Have you ever been in an argument with someone and realized they were just baiting you? You know, saying stuff to get under your skin? I’ve had this experience on many occasions, particularly when I was younger. I can be quick-tempered, and I’ve known some people who will argue just to watch the fireworks. I’ve even known some who purposely push buttons to rile us passionate types up. Maybe they like the feeling of being in control of an argument, or maybe they just think we’re beautiful when we’re angry.
There’s an awful lot of this kind of baiting going on right now in the national conversation about birth control. Old white men are venting about the ways in which birth control has hurt them. One of them, Foster Freiss (a financial backer of Rick Santorum’s), has recently waxed nostalgic about the days when, in his memory, women put aspirin between their knees to prevent conception.
There are some people taking the bait. Angry tweets are flying, and I have to admit, I’ve had a couple of quick-witted, quick-tempered retorts on the tip of my tongue. Ah, but all my days of arguing—both passionately and logically—have taught me a thing or two about people who bait other people:
- They often bait others only for the sake of baiting them.
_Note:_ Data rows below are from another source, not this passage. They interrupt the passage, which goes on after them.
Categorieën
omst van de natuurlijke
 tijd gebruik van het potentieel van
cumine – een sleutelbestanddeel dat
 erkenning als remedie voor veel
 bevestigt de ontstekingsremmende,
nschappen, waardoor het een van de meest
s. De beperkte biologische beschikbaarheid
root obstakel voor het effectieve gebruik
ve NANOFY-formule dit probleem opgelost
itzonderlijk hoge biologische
Half the time, they don’t even take their own arguments that seriously.
- As soon as you call them on their game, they drop the game. This means that you can’t engage with any of the particulars of their argument. You just let them know the gig is up.
- They are often scared, and they push other peoples’ buttons as a way to ward off their own fears and hide their vulnerabilities.
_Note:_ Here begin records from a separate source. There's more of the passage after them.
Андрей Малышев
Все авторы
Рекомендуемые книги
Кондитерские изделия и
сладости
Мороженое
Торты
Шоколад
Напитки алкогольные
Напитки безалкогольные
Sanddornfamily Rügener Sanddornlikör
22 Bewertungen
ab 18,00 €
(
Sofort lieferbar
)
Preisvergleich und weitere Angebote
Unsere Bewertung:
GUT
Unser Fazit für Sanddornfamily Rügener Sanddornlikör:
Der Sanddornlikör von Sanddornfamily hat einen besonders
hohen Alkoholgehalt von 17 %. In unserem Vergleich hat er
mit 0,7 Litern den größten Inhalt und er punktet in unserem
So I look at these gatherings of old white men who have apparently never worn a circle in the back of their wallets with a condom they were just sweating bullets in the hopes of using some glorious day, and I think this: they don’t deserve the dignity of a response.
Apparently, there are some women who agree with me. Two women who were in the room when Rep. Darrell Issa, the man who convened a Congressional panel to discuss the ways in which birth control has upset him, walked out of the room when he wouldn’t let a female law student speak. The media has been sure to let us know that these women were Democrats, as if that was extremely important. I don’t think this particular argument is partisan, my friends—I think it is specious. Meaning the people trying to get us to take the bait are just plain silly.
And the best thing to do, in that case, is to leave the bait right where they flung it, and walk away.